MATTHEW VANTRYON | EDITOR IN CHIEF
When I sat down with The Butler Collegian’s adviser and the director of the school of journalism in May and told them what I am about to tell the readers of this article, I knew I was venturing into uncharted waters.
I knew what I was about to suggest would seem bold. Audacious. Daunting. Reckless, maybe.
But yet, I knew it was the right move. I knew it was what The Collegian had to do in order to not merely survive, but thrive.
Let’s cut the print product, I said. Let’s move to a digital-first emphasis. Let’s change the way we produce content. More showing, less telling. More videos, audios, photos, less text and gray matter. They bought in. So with that, dear reader, welcome to a new era of The Collegian.
This new era of The Collegian means this is the only 12-page edition of The Collegian you will find in the news stands this year. In fact, you will only see seven more paper editions of The Collegian between now and May.
I recognize there are those who, whether out of nostalgia or myriad other reasons, like the feel of a newspaper in their hands. I am one of those people. The feel of pages turning, the evidence of tangible progress — reading page one, then page two, all the way through to page 12 — is something we do not want to completely forsake. Therefore, we will come out with one “special edition” of The Collegian each month, covering a particular topic at a more in-depth level. Several special editions we plan on producing include a Homecoming preview and an NCAA tournament preview.
The rest of our time and resources will be utilized producing engaging, captivating content through our website and social media platforms. We have an entire section of our staff devoted to creating multimedia content for our website. An old adage in journalism is to “show, don’t tell” through storytelling. This new emphasis on digital storytelling will take that aim to a new level. Readers will be able to digest the same content that would be printed each week, but in entirely new and engaging ways. Now, they will be able to have the news at their fingertips within hours of it breaking.
As for why this decision was made, there are several reasons. First and foremost, The Collegian’s upper management team feels it is critical for students to be prepared for the real world. The real world of journalism is diving headlong into the digital age. For a bit of perspective, consider the following statistics:
According to “How Americans get their news,” an article published by the American Press Institute in March 2014, 69 percent of those surveyed used a computer or laptop to consume news during the specified week. Only 61 percent surveyed got their news from paper newspapers or magazines.
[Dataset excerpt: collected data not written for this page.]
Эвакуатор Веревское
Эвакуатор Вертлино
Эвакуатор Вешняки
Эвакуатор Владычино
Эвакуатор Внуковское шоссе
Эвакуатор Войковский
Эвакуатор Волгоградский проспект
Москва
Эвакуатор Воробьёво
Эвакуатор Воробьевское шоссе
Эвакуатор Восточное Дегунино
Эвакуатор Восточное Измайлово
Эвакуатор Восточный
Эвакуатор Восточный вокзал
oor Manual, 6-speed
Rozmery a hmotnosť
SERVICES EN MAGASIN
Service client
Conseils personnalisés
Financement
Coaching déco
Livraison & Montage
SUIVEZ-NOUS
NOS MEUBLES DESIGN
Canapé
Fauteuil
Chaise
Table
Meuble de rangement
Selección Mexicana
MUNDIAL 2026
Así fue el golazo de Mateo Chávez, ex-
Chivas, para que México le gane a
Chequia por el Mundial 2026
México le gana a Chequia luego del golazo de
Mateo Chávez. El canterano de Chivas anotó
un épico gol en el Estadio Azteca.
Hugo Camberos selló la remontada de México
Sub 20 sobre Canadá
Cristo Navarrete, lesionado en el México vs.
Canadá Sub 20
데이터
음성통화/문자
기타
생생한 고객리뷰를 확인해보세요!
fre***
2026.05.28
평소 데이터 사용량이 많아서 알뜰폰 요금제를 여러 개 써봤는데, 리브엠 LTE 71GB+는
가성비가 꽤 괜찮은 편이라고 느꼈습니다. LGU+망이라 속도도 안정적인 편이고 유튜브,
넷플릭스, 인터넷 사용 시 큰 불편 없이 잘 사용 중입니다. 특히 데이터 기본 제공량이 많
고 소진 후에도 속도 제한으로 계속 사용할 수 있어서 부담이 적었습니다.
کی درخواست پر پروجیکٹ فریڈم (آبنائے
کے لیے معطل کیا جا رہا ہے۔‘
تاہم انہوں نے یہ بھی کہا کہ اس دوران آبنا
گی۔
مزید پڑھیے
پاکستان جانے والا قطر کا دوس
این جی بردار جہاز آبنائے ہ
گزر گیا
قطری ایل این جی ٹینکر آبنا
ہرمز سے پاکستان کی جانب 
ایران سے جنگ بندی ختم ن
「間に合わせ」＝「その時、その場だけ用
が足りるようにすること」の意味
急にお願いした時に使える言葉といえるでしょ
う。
Newspapers have seen a 4 percent decrease in ad revenue over the past year while digital ad revenue increased 18 percent, according to Pew Research Center’s “State of the News Media 2015.”
Readers are using social media to share and engage with news content. Nearly two-thirds of U.S. adults use Facebook. Nearly one-third of those users use the social media site to get news, according to a March 2014 article from the Pew Research Center.
Half of social network users have shared or reposted news articles, videos or images.
The numbers don’t lie, and the facts are unavoidable. When it comes to how we consume news, we are in the midst of a tidal-wave-sized transition from paper to the screen.
So, The Collegian had a choice. Do we continue devoting a large amount of our resources to our print product, while simply making our digital presence passable? Or do we take a leap of faith?
We chose to leap.
The Collegian’s financial situation also influenced our decision-making process. It is exceptionally difficult to finance a newspaper in the real world, and it is even more difficult to make money as a collegiate publication. While making money is not our top priority, it is undeniable that it takes a certain amount of money to adequately run and staff our newsroom. We want our staff to be compensated for the countless hours they put into making The Collegian all that it is, and we also want them to be able to partake in things like workshops and conferences to enhance their knowledge and allow them to master their craft.
Without a substantial advertising base and without a sizable amount of financial support from the university, our budget continued to dip further and further into the red. By increasing our digital emphasis, our finances will have more flexibility by lowering printing costs.
So, what does this decision mean for you as the reader?
It means some things will change — the medium through which our content is made available, the frequency with which it is produced, and the ways in which you can engage with it.
However, some things will not change. Our commitment to journalistic values — accuracy; covering newsworthy material that impacts students, faculty and staff, the administration and the surrounding community in a meaningful way; and covering news in an honest and fair way — will never change. Our engagement with readers will not go down, it will only increase.
We ask that you, as readers, understand that this is a process for everyone on staff. There will be bumps in the road, and we will be analyzing our content — both the content and its production — very carefully in order to make adjustments as necessary. We are students, and this is a learning process for everyone involved. But we are committed to seeing this process through until the end.
So, reader, welcome. Welcome to the precipice of a new era in The Collegian. Whether you have been reading The Collegian for decades or these are the first words you are reading, the basis for our decision to make this transition is because of your support. We welcome your comments and feedback. It is a pleasure to serve you, and we look forward to taking this journey together.